TASK STATEMENT: Using the data that follows, output only the lines from the line with "предпринимателей" up to and including the line with "Київська область", exactly, leaving pictures aside.

DATA FOR THE TASK:
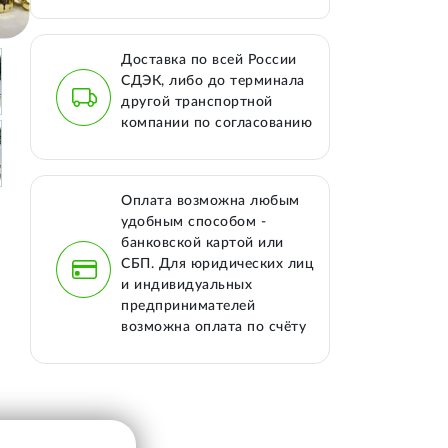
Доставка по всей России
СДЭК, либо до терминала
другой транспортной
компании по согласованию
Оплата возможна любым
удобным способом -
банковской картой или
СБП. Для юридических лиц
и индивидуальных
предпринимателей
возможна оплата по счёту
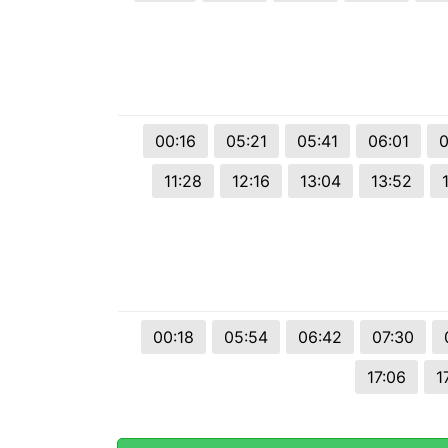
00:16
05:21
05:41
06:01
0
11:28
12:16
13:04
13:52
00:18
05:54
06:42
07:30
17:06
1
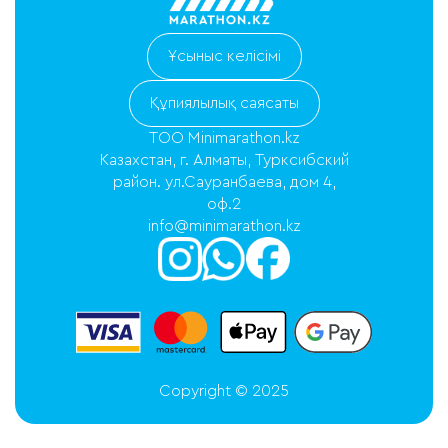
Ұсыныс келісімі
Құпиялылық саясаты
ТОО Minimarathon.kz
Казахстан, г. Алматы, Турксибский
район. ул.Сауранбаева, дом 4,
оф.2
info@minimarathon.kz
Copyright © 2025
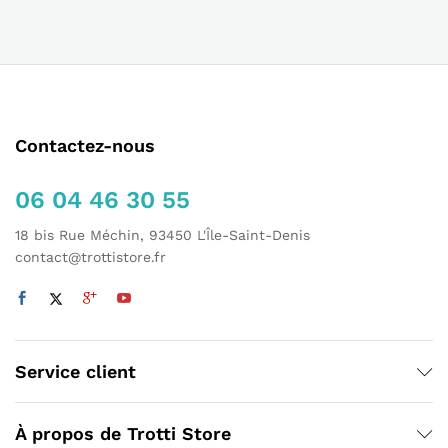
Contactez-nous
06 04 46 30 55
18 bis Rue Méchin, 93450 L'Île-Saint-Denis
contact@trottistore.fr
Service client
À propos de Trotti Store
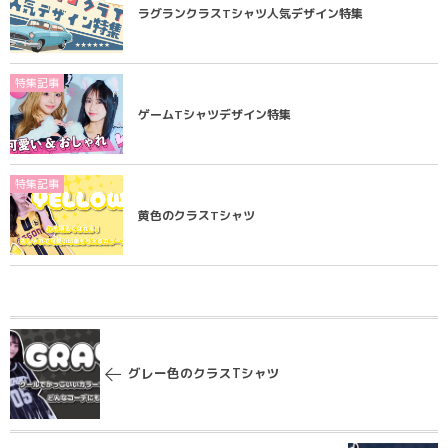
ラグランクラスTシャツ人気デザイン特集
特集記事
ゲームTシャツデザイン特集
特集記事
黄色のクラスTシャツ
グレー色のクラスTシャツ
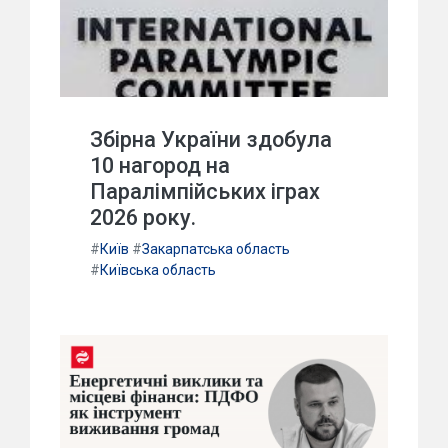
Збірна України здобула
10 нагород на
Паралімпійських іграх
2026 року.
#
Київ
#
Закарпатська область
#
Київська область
* * *
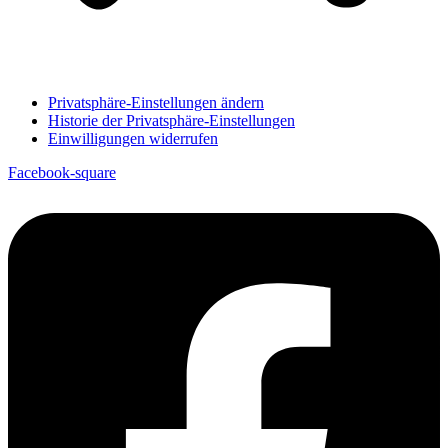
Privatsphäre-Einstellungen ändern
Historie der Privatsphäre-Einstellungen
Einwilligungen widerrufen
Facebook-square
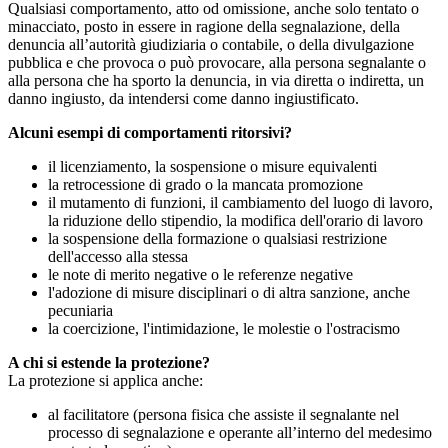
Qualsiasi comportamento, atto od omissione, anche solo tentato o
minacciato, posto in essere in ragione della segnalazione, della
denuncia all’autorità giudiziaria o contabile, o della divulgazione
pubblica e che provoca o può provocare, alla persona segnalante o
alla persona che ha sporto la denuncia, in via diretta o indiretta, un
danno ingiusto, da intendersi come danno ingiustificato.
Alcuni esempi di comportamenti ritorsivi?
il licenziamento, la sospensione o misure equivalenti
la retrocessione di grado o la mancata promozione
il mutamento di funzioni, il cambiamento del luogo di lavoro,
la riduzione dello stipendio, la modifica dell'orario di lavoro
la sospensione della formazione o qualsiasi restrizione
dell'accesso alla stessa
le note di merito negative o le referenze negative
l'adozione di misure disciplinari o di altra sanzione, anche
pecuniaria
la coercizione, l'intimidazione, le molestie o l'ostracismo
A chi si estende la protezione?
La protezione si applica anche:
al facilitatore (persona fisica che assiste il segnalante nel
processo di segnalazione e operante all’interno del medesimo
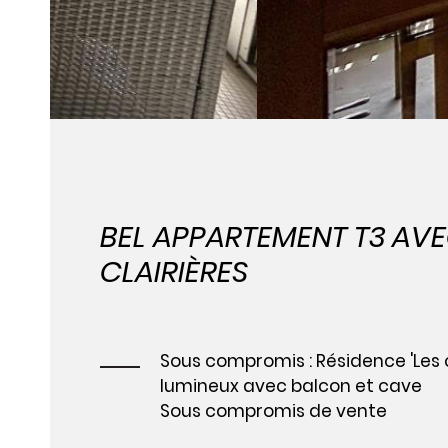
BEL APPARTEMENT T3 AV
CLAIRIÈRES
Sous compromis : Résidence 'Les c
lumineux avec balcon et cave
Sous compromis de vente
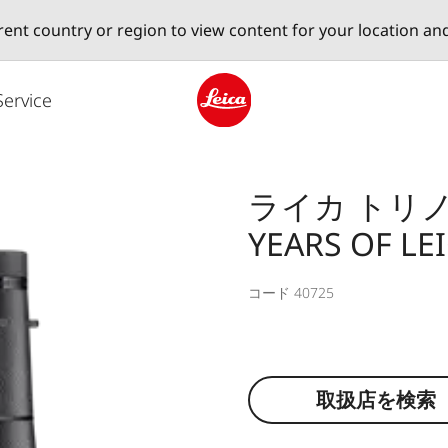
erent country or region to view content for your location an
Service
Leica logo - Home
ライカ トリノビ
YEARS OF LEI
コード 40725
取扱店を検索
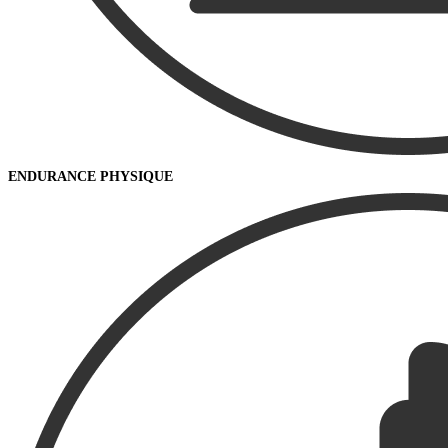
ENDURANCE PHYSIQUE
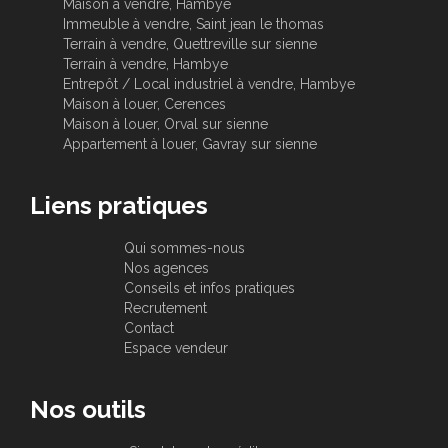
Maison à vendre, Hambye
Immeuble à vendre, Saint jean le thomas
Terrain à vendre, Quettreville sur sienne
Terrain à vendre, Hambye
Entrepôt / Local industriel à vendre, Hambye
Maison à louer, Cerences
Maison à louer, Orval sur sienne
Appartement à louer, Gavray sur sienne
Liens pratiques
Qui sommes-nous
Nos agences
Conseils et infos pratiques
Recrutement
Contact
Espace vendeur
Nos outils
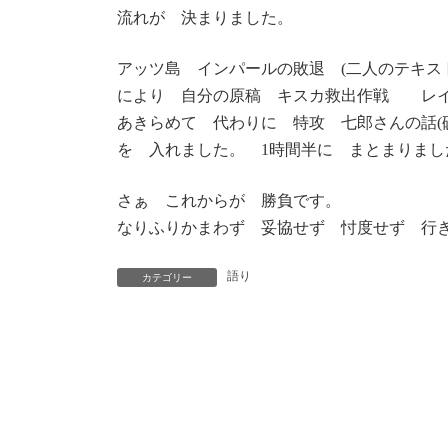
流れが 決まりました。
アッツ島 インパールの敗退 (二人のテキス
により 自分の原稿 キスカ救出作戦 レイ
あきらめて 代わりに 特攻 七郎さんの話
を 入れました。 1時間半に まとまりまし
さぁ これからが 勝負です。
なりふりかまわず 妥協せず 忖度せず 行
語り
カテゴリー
==
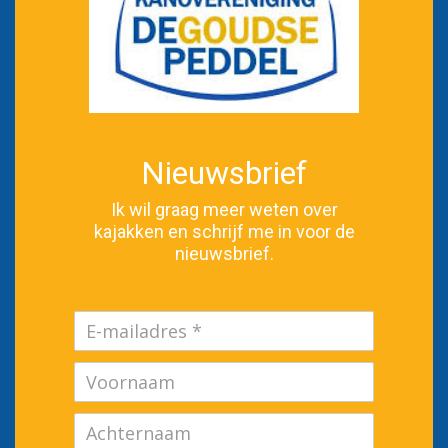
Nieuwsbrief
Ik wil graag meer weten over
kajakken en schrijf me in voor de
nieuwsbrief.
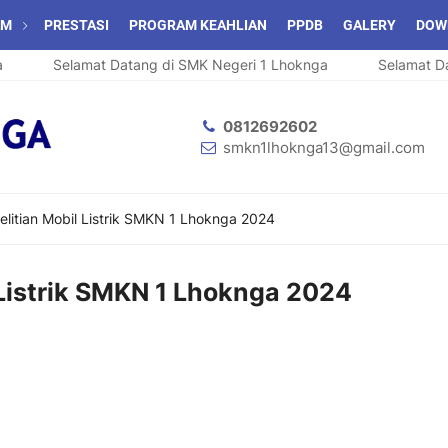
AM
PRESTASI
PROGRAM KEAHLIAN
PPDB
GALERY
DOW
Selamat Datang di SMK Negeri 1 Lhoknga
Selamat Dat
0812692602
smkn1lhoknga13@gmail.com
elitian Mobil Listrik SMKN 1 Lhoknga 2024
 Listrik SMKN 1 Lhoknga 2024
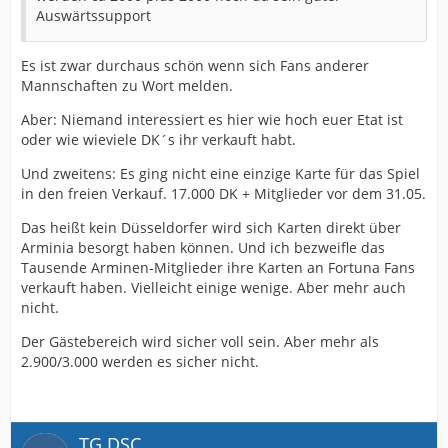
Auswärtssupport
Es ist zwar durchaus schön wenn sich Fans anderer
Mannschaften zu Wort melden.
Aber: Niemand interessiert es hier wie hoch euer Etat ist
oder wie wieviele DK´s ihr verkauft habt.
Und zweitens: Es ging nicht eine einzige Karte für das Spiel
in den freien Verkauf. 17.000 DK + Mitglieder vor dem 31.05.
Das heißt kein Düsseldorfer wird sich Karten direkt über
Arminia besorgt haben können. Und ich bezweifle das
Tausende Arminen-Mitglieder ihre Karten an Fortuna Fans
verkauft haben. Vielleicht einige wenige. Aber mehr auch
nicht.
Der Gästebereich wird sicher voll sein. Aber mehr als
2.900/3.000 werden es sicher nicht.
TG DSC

RESULT:
предпринимателей
возможна оплата по счёту
00:16
05:21
05:41
06:01
0
11:28
12:16
13:04
13:52
00:18
05:54
06:42
07:30
17:06
1
Ұсыныс келісімі
Құпиялылық саясаты
ТОО Minimarathon.kz
Казахстан, г. Алматы, Турксибский
район. ул.Сауранбаева, дом 4,
оф.2
info@minimarathon.kz
Copyright © 2025
Contactez-nous
06 04 46 30 55
18 bis Rue Méchin, 93450 L'Île-Saint-Denis
contact@trottistore.fr
Service client
À propos de Trotti Store
ラグランクラスTシャツ人気デザイン特集
特集記事
ゲームTシャツデザイン特集
特集記事
黄色のクラスTシャツ
グレー色のクラスTシャツ
Збірна України здобула
10 нагород на
Паралімпійських іграх
2026 року.
#
Київ
#
Закарпатська область
#
Київська область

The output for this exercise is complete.